Exercise instructions
In your copy, include every line of the records exactly and no picture at all.

[Rendered page images]
----
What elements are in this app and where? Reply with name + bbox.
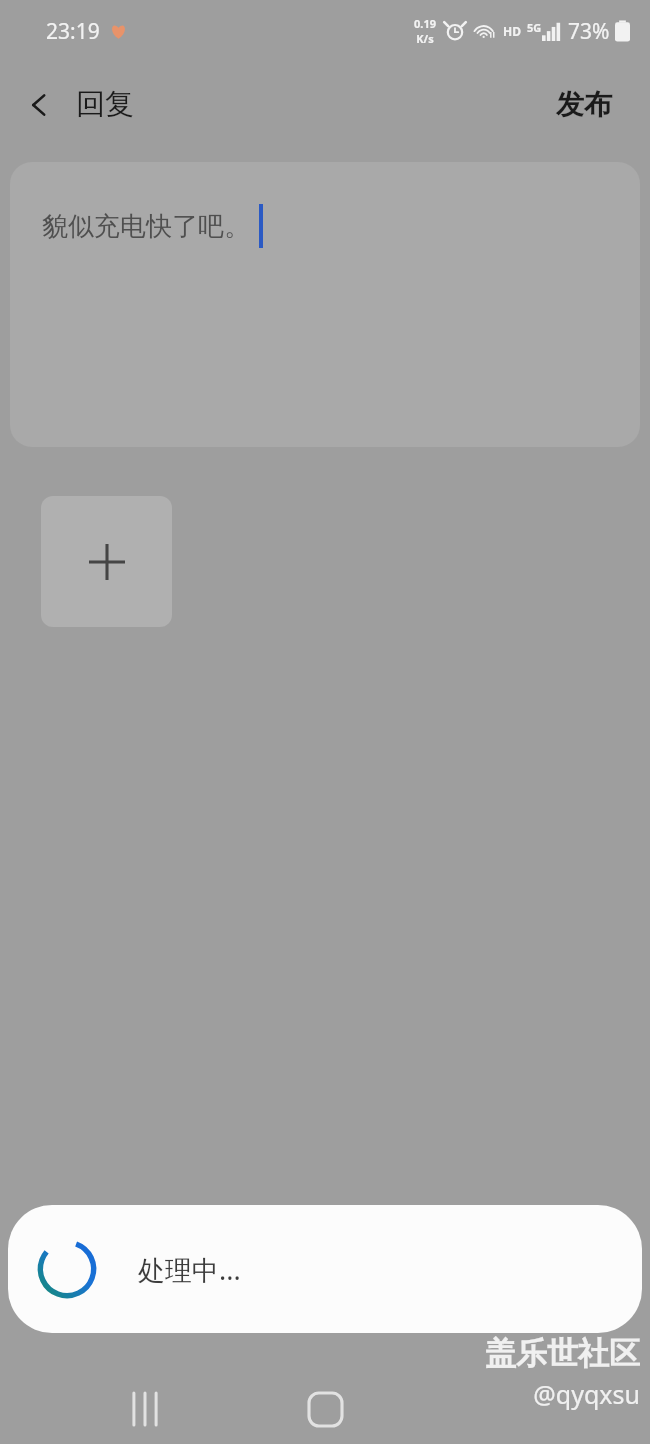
- staticText: 貌似充电快了吧。: [42, 210, 250, 243]
- staticText: 盖乐世社区: [485, 1334, 640, 1373]
- button[interactable]: 发布: [536, 77, 650, 132]
- button[interactable]: 貌似充电快了吧。: [10, 162, 640, 447]
- button[interactable]: Back: [469, 1374, 541, 1444]
- button[interactable]: Add image: [41, 496, 172, 627]
- staticText: @qyqxsu: [533, 1377, 640, 1411]
- staticText: K/s: [416, 31, 434, 46]
- other: Back: [26, 92, 52, 118]
- staticText: 发布: [556, 87, 612, 122]
- staticText: 0.19: [414, 16, 436, 31]
- button[interactable]: 处理中...: [8, 1205, 642, 1333]
- staticText: 23:19: [46, 17, 100, 46]
- button[interactable]: Back: [0, 78, 150, 131]
- staticText: 回复: [76, 86, 134, 123]
- button[interactable]: Home: [289, 1374, 361, 1444]
- staticText: 处理中...: [138, 1251, 241, 1288]
- button[interactable]: Recents: [109, 1374, 181, 1444]
- staticText: 73%: [568, 17, 610, 46]
- staticText: HD: [503, 23, 521, 39]
- staticText: 5G: [527, 20, 542, 35]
----
Exercise result
What elements are in this app and where? Reply with name + bbox.
- staticText: 貌似充电快了吧。: [42, 210, 250, 243]
- staticText: 盖乐世社区: [485, 1334, 640, 1373]
- button[interactable]: 发布: [536, 77, 650, 132]
- button[interactable]: 貌似充电快了吧。: [10, 162, 640, 447]
- button[interactable]: Back: [469, 1374, 541, 1444]
- button[interactable]: Add image: [41, 496, 172, 627]
- staticText: @qyqxsu: [533, 1377, 640, 1411]
- staticText: K/s: [416, 31, 434, 46]
- other: Back: [26, 92, 52, 118]
- staticText: 发布: [556, 87, 612, 122]
- staticText: 0.19: [414, 16, 436, 31]
- button[interactable]: 处理中...: [8, 1205, 642, 1333]
- staticText: 23:19: [46, 17, 100, 46]
- button[interactable]: Back: [0, 78, 150, 131]
- staticText: 回复: [76, 86, 134, 123]
- button[interactable]: Home: [289, 1374, 361, 1444]
- staticText: 处理中...: [138, 1251, 241, 1288]
- button[interactable]: Recents: [109, 1374, 181, 1444]
- staticText: 73%: [568, 17, 610, 46]
- staticText: HD: [503, 23, 521, 39]
- staticText: 5G: [527, 20, 542, 35]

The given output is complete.